🤖 AI Summary
Existing coding agents rely on fixed prompts and heuristic rules, limiting their ability to effectively abstract, select, and continuously refine reusable procedural skills. This work proposes CODESKILL, a framework that formalizes skill management as a learnable problem for the first time. It leverages reinforcement learning to automatically extract multi-granularity skills from coding trajectories and employs a hybrid reward mechanism combining dense rewards (based on scoring criteria) and sparse rewards (based on downstream task performance) to enable dynamic evolution and compact maintenance of the skill library.
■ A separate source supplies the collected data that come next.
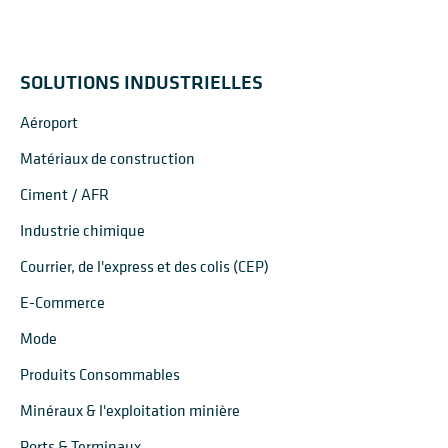
SOLUTIONS INDUSTRIELLES
Aéroport
Matériaux de construction
Ciment / AFR
Industrie chimique
Courrier, de l'express et des colis (CEP)
E-Commerce
Mode
Produits Consommables
Minéraux & l'exploitation minière
Ports & Terminaux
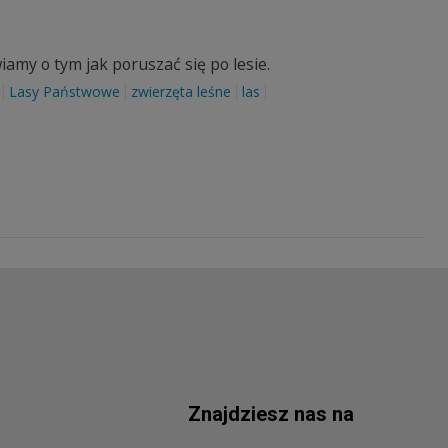
my o tym jak poruszać się po lesie.
Lasy Państwowe
zwierzęta leśne
las
Znajdziesz nas na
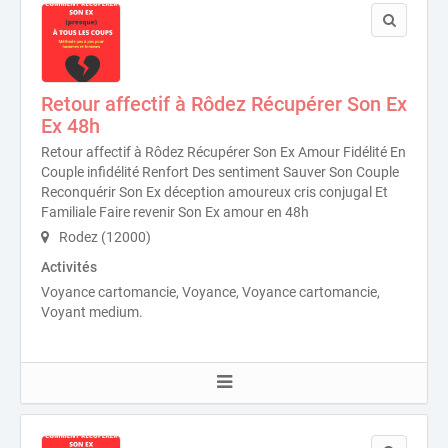
Retour affectif à Rôdez Récupérer Son Ex
Ex 48h
Retour affectif à Rôdez Récupérer Son Ex Amour Fidélité En
Couple infidélité Renfort Des sentiment Sauver Son Couple
Reconquérir Son Ex déception amoureux cris conjugal Et
Familiale Faire revenir Son Ex amour en 48h
Rodez (12000)
Activités
Voyance cartomancie, Voyance, Voyance cartomancie,
Voyant medium.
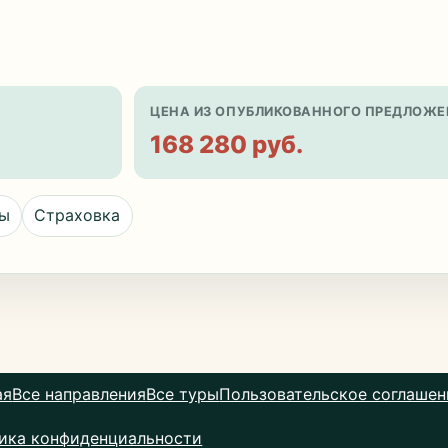
ЦЕНА ИЗ ОПУБЛИКОВАННОГО ПРЕДЛОЖЕ
168 280 руб.
цы
Страховка
ая
Все направления
Все туры
Пользовательское соглашен
ика конфиденциальности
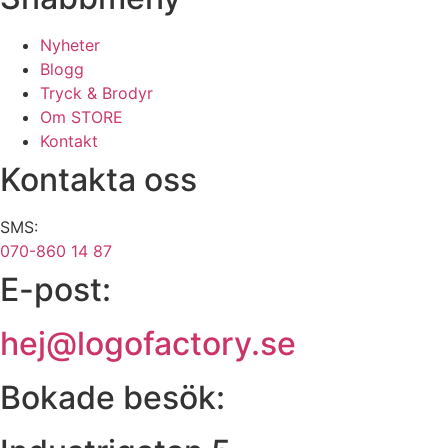
Nyheter
Blogg
Tryck & Brodyr
Om STORE
Kontakt
Kontakta oss
SMS:
070-860 14 87
E-post:
hej@logofactory.se
Bokade besök:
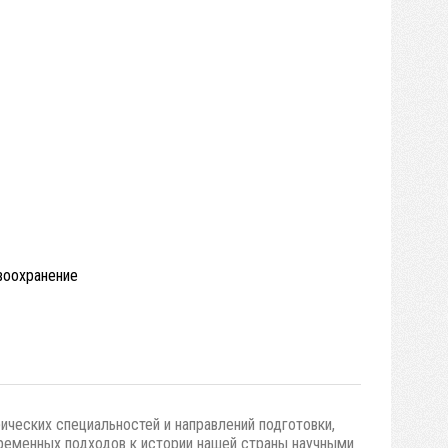
авоохранение
ических специальностей и направлений подготовки,
временных подходов к истории нашей страны научными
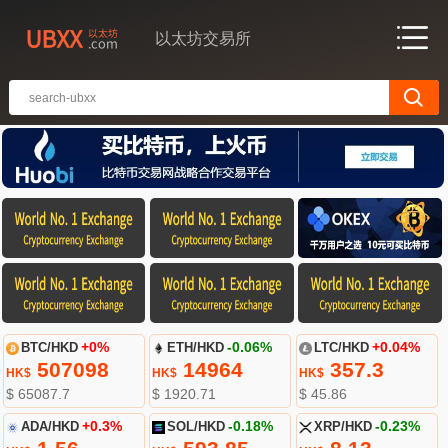
以太坊交易所
BTC/HKD
+0%
ETH/HKD
-0.06%
LTC/HKD
+0.04%
507098
14964
357.3
HK$
HK$
HK$
$ 65087.7
$ 1920.71
$ 45.86
ADA/HKD
+0.3%
SOL/HKD
-0.18%
XRP/HKD
-0.23%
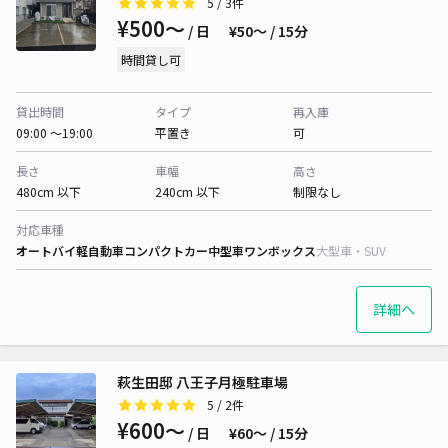
5
/ 3件
¥500〜
/ 日
¥50〜 / 15分
時間貸し可
貸出時間
タイプ
再入庫
09:00 〜19:00
平置き
可
長さ
車幅
高さ
480cm 以下
240cm 以下
制限なし
対応車種
オートバイ
軽自動車
コンパクトカー
中型車
ワンボックス
大型車・SUV
詳細へ
萩生田邸 八王子月極駐車場
5
/ 2件
¥600〜
/ 日
¥60〜 / 15分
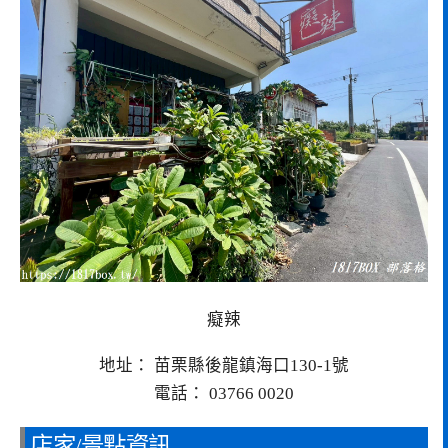
癡辣
地址： 苗栗縣後龍鎮海口130-1號
電話： 03766 0020
店家/景點資訊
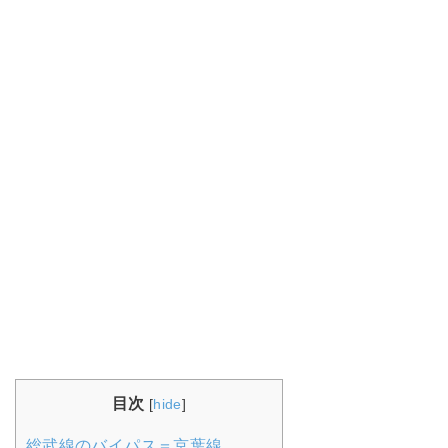
目次
[
hide
]
総武線のバイパス＝京葉線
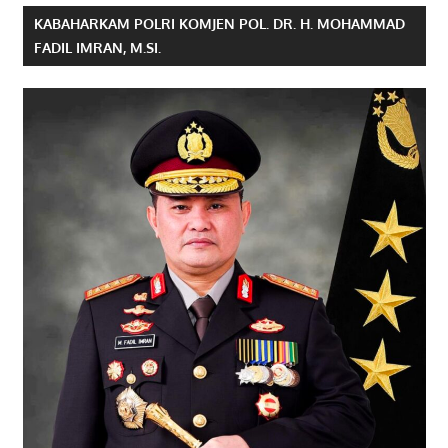
KABAHARKAM POLRI KOMJEN POL. DR. H. MOHAMMAD
FADIL IMRAN, M.SI.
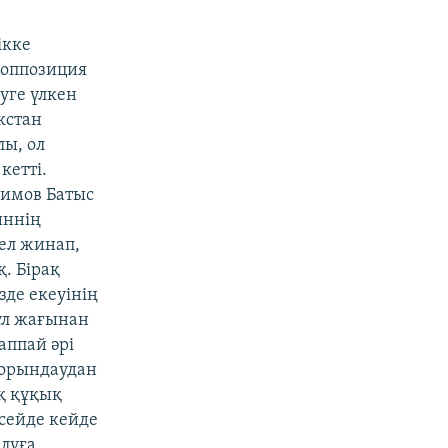
ікке
 оппозиция
уге үлкен
кстан
ы, ол
кетті.
римов Батыс
иннің
ел жинап,
. Бірақ
зде екеуінің
бұл жағынан
аппай әрі
 орындаудан
қ құқық
есейде кейде
алуға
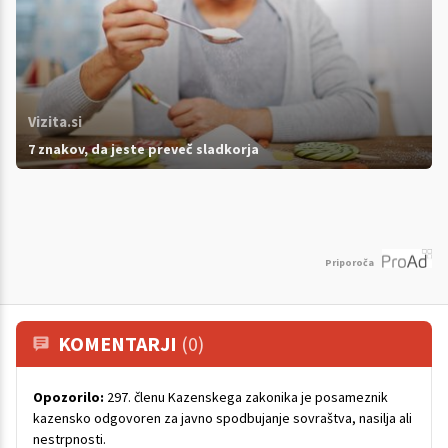
Vizita.si
7 znakov, da jeste preveč sladkorja
Priporoča
KOMENTARJI
(0)
Opozorilo:
297. členu Kazenskega zakonika je posameznik
kazensko odgovoren za javno spodbujanje sovraštva, nasilja ali
nestrpnosti.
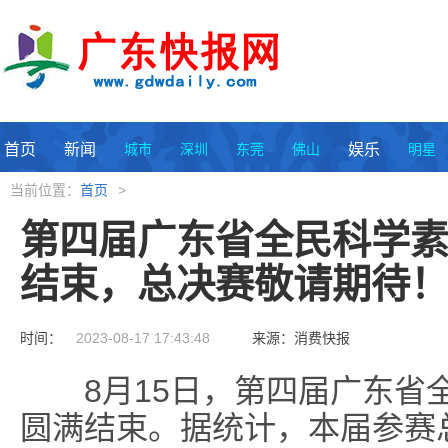
首页
新闻
城市
深圳
东莞
佛山
娱乐
明星
当前位置：
首页
>
第四届广东省全民科学
结束，总决赛敬请期待
时间：
2023-08-17 17:43:48
来源：消费快报
8月15日，第四届广东省全
圆满结束。据统计，本届参赛总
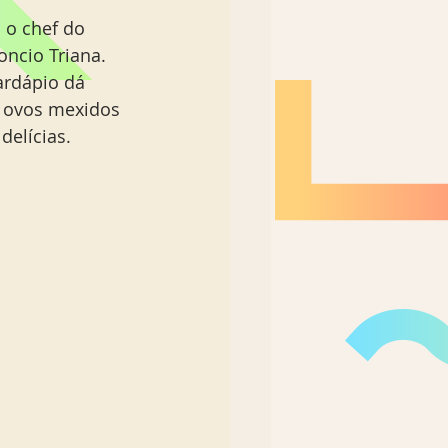
 o chef do 
oncio Triana. 
ardápio dá 
s ovos mexidos 
elícias. 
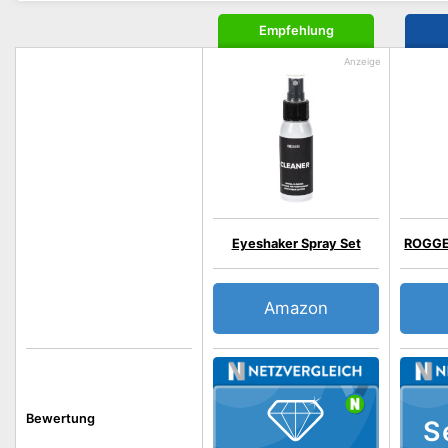
Empfehlung
Eyeshaker Spray Set
ROGGE
Amazon
Bewertung
S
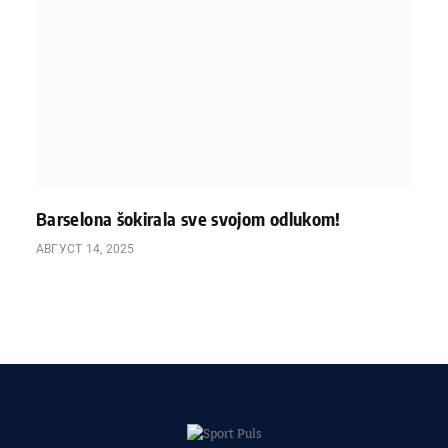
Barselona šokirala sve svojom odlukom!
АВГУСТ 14, 2025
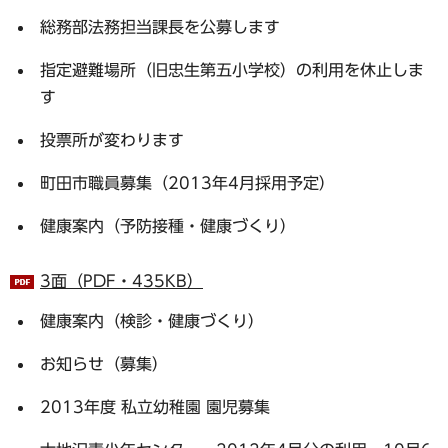
総務部法務担当課長を公募します
指定避難場所（旧忠生第五小学校）の利用を休止しま
す
投票所が変わります
町田市職員募集（2013年4月採用予定）
健康案内（予防接種・健康づくり）
3面（PDF・435KB）
健康案内（検診・健康づくり）
お知らせ（募集）
2013年度 私立幼稚園 園児募集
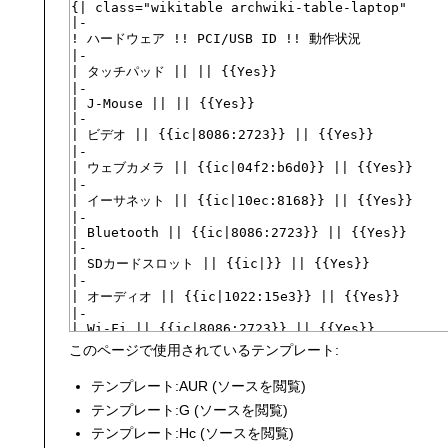
このページで使用されているテンプレート:
テンプレート:AUR
(
ソースを閲覧
)
テンプレート:G
(
ソースを閲覧
)
テンプレート:Hc
(
ソースを閲覧
)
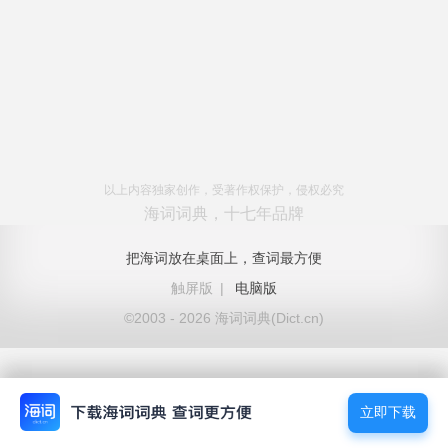
以上内容独家创作，受著作权保护，侵权必究
海词词典，十七年品牌
把海词放在桌面上，查词最方便
触屏版
|
电脑版
©2003 - 2026 海词词典(Dict.cn)
立即下载
立即下载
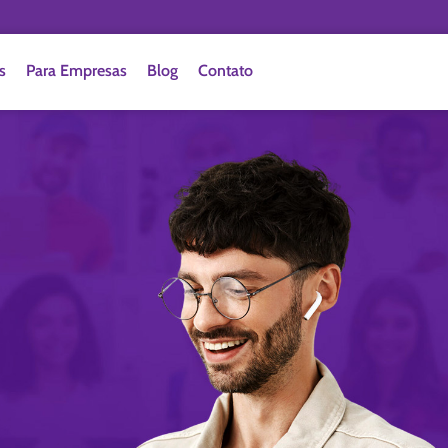
s
Para Empresas
Blog
Contato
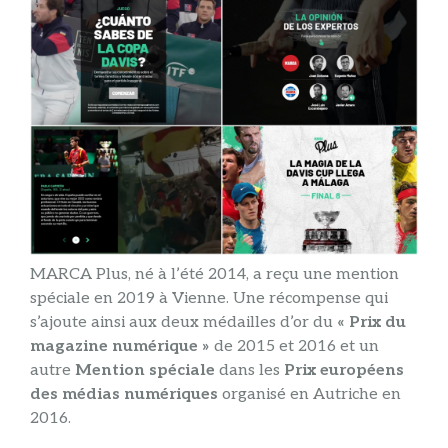
MARCA Plus, né à l’été 2014, a reçu une mention
spéciale en 2019 à Vienne. Une récompense qui
s’ajoute ainsi aux deux médailles d’or du
« Prix du
magazine numérique »
de 2015 et 2016 et un
autre
Mention spéciale
dans les
Prix ​​européens
des médias numériques
organisé en Autriche en
2016.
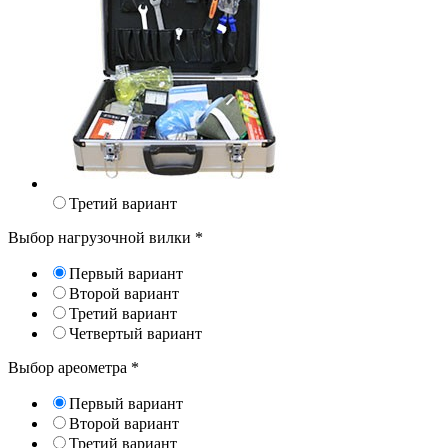
Третий вариант
Выбор нагрузочной вилки
*
Первый вариант
Второй вариант
Третий вариант
Четвертый вариант
Выбор ареометра
*
Первый вариант
Второй вариант
Третий вариант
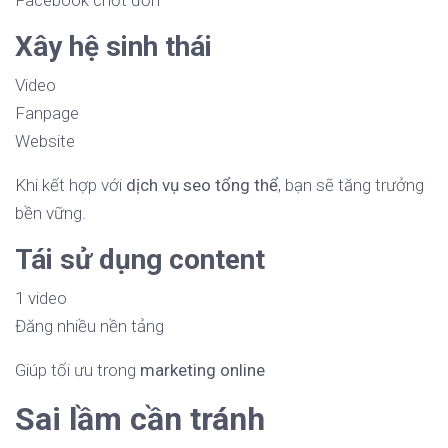
Facebook chốt đơn
Xây hệ sinh thái
Video
Fanpage
Website
Khi kết hợp với
dịch vụ seo tổng thể
, bạn sẽ tăng trưởng
bền vững.
Tái sử dụng content
1 video
Đăng nhiều nền tảng
Giúp tối ưu trong
marketing online
Sai lầm cần tránh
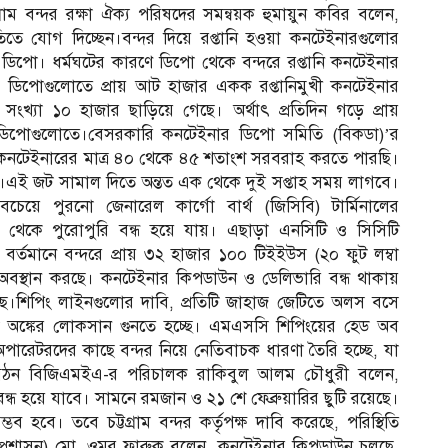
্রাম বন্দর রক্ষা ঐক্য পরিষদের সমন্বয়ক হুমায়ুন কবির বলেন,
রতিতে যোগ দিচ্ছেন।বন্দর দিয়ে রপ্তানি হওয়া কনটেইনারগুলোর
রি ডিপো। ধর্মঘটের কারণে ডিপো থেকে বন্দরে রপ্তানি কনটেইনার
গে ডিপোগুলোতে প্রায় আট হাজার একক রপ্তানিমুখী কনটেইনার
খ্যা ১০ হাজার ছাড়িয়ে গেছে। অর্থাৎ প্রতিদিন গড়ে প্রায়
ে ডিপোগুলোতে।বেসরকারি কনটেইনার ডিপো সমিতি (বিকডা)’র
 কনটেইনারের মাত্র ৪০ থেকে ৪৫ শতাংশ সরবরাহ করতে পারছি।
ে।এই জট সামাল দিতে অন্তত এক থেকে দুই সপ্তাহ সময় লাগবে।​
বচেয়ে পুরনো জেনারেল কার্গো বার্থ (জিসিবি) টার্মিনালের
 থেকে পুরোপুরি বন্ধ হয়ে যায়। এছাড়া এনসিটি ও সিসিটি
। বর্তমানে বন্দরে প্রায় ৩২ হাজার ১০০ টিইইউস (২০ ফুট লম্বা
স্থান করছে। কনটেইনার কিপডাউন ও ডেলিভারি বন্ধ থাকায়
েছে।​শিপিং লাইনগুলোর দাবি, প্রতিটি জাহাজ জেটিতে অলস বসে
টা অঙ্কের লোকসান গুনতে হচ্ছে। এমএসসি শিপিংয়ের হেড অব
রেটরদের কাছে বন্দর নিয়ে নেতিবাচক ধারণা তৈরি হচ্ছে, যা
 সংগঠন বিজিএমইএ-র পরিচালক রাকিবুল আলম চৌধুরী বলেন,
ধ হয়ে যাবে। সামনে রমজান ও ২১ শে ফেব্রুয়ারির ছুটি রয়েছে।
 হবে। তবে চট্টগ্রাম বন্দর কর্তৃপক্ষ দাবি করেছে, পরিস্থিতি
িচালক (প্রশাসন) মো. ওমর ফারুক বলেন, কনটেইনার কিপডাউন চলছে,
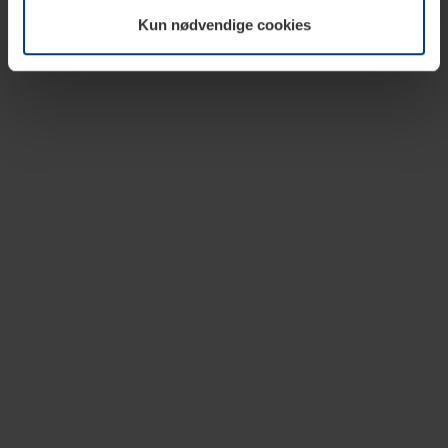
vår nettside.
Kun nødvendige cookies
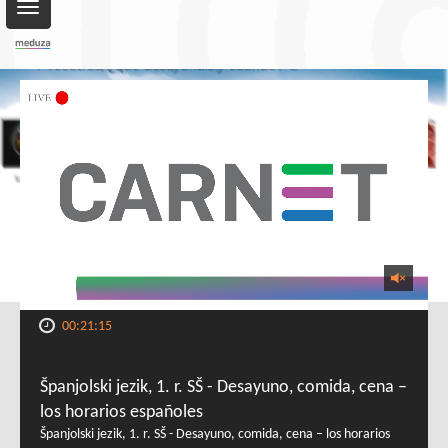
Toggle
navigation
00:21:15
Španjolski jezik, 1. r. SŠ - Desayuno, comida, cena –
los horarios españoles
Španjolski jezik, 1. r. SŠ - Desayuno, comida, cena – los horarios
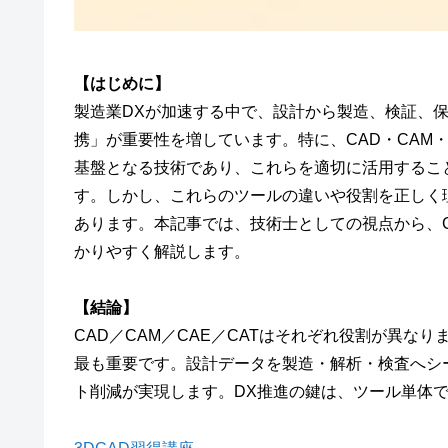
【はじめに】
製造業DXが加速する中で、設計から製造、検証、
携」が重要性を増しています。特に、CAD・CAM・
基盤となる技術であり、これらを適切に活用するこ
す。しかし、これらのツールの違いや役割を正しく
あります。本記事では、技術士としての視点から、C
かりやすく解説します。
【結論】
CAD／CAM／CAE／CATはそれぞれ役割が異な
最も重要です。設計データを製造・解析・検査へシ
ト削減が実現します。DX推進の鍵は、ツール単体で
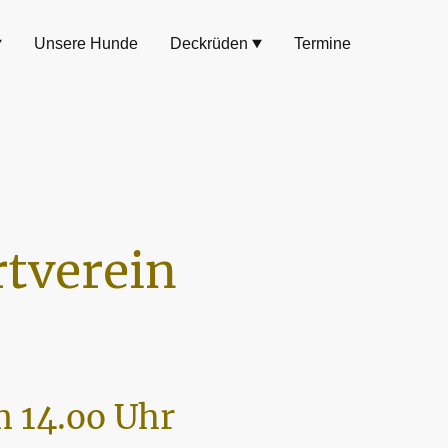
Unsere Hunde
Deckrüden
Termine
tverein
 14.oo Uhr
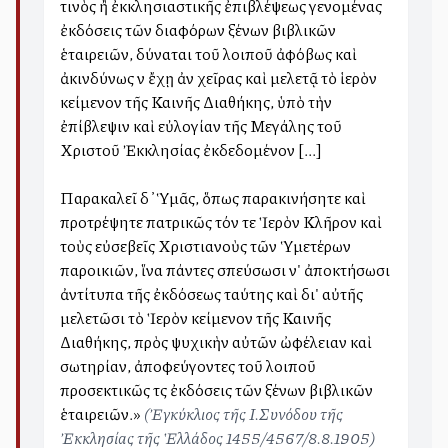
τινὸς ἢ ἐκκλησιαστικῆς ἐπιβλέψεως γενομένας
ἐκδόσεις τῶν διαφόρων ξένων βιβλικῶν
ἑταιρειῶν, δύναται τοῦ λοιποῦ ἀφόβως καὶ
ἀκινδύνως νὰ ἔχῃ ἀνὰ χεῖρας καὶ μελετᾷ τὸ ἱερὸν
κείμενον τῆς Καινῆς Διαθήκης, ὑπὸ τὴν
ἐπίβλεψιν καὶ εὐλογίαν τῆς Μεγάλης τοῦ
Χριστοῦ Ἐκκλησίας ἐκδεδομένον [...]
Παρακαλεῖ δ ̓ Ὑμᾶς, ὅπως παρακινήσητε καὶ
προτρέψητε πατρικῶς τόν τε Ἱερὸν Κλῆρον καὶ
τοὺς εὐσεβεῖς Χριστιανοὺς τῶν Ὑμετέρων
παροικιῶν, ἵνα πάντες σπεύσωσι ν' ἀποκτήσωσι
ἀντίτυπα τῆς ἐκδόσεως ταύτης καὶ δι' αὐτῆς
μελετῶσι τὸ Ἱερὸν κείμενον τῆς Καινῆς
Διαθήκης, πρὸς ψυχικὴν αὐτῶν ὠφέλειαν καὶ
σωτηρίαν, ἀποφεύγοντες τοῦ λοιποῦ
προσεκτικῶς τὰς ἐκδόσεις τῶν ξένων βιβλικῶν
ἑταιρειῶν.»
(Ἐγκύκλιος τῆς Ι.Συνόδου τῆς
Ἐκκλησίας τῆς Ἑλλάδος 1455/4567/8.8.1905)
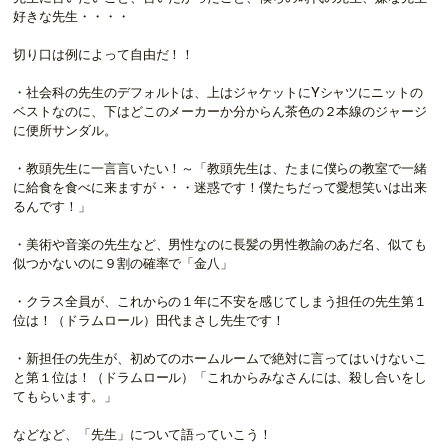
好きな先生・・・・
切り口は例によって自由だ！！
・社会科の先生のデフォルトは、上はジャケットにYシャツにニットの
ベストなのに、下はどこのメーカーか分からん茶色の２本線のジャージ
に便所サンダル。
・教頭先生に一言言いたい！～「教頭先生は、たまに僕らの教室で一緒
に給食を食べに来ますが・・・迷惑です！僕たちだって愛想笑いは出来
るんです！」
・美術や音楽の先生など、男性なのに長髪の男性教諭のあだ名、似ても
似つかないのに９割の確率で「金八」
・クラス全員が、これからの１年に不安を感じてしまう担任の先生第１
位は！（ドラムロール）田代まさし先生です！
・新担任の先生が、初めてのホームルームで絶対に言ってはいけないこ
と第１位は！（ドラムロール）「これからみなさんには、殺し合いをし
てもらいます。」
などなど、「先生」について語っていこう！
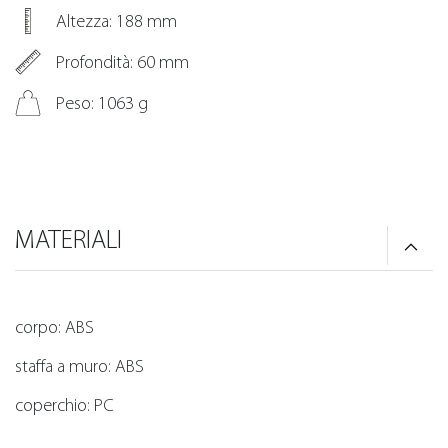
Altezza: 188 mm
Profondità: 60 mm
Peso: 1063 g
MATERIALI
corpo: ABS
staffa a muro: ABS
coperchio: PC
Evaluated on EnvBench, SWE-Bench Verified, and Terminal-Bench 2, the approach improves average pass rates by 9.69% over skill-free baselines and outperforms the strongest prompt- or memory-based baselines by 4.01%, while maintaining a stable skill library size.
📝 Abstract
Coding agents produce rich trajectories while solving software-engineering tasks. To enable agent self-evolution, these trajectories can be distilled into reusable procedural skills that compactly encode experience to guide future behavior. However, existing skill construction and maintenance methods often rely on fixed prompts and heuristic update rules, leaving it unclear how knowledge should be selected, abstracted, and maintained to best serve downstream agents. We propose CODESKILL, an LLM-based framework that reformulates skill extraction and skill-bank maintenance as a learnable management policy. CODESKILL extracts multi-granularity procedural skills from coding-agent trajectories, evolves skills with new experience, and maintains a compact skill bank for future task solving. We train CODESKILL with reinforcement learning, using a hybrid reward that combines dense rubric-based skill-quality feedback with sparse verifiable execution feedback from the frozen downstream agent. Experiments on EnvBench, SWE-Bench Verified, and Terminal-Bench 2 show that CODESKILL improves average pass rate by 9.69 over the no-skill baseline and by 4.01 over the strongest prompt-based or memory baseline, while maintaining the skill bank at a stable size during iterative construction.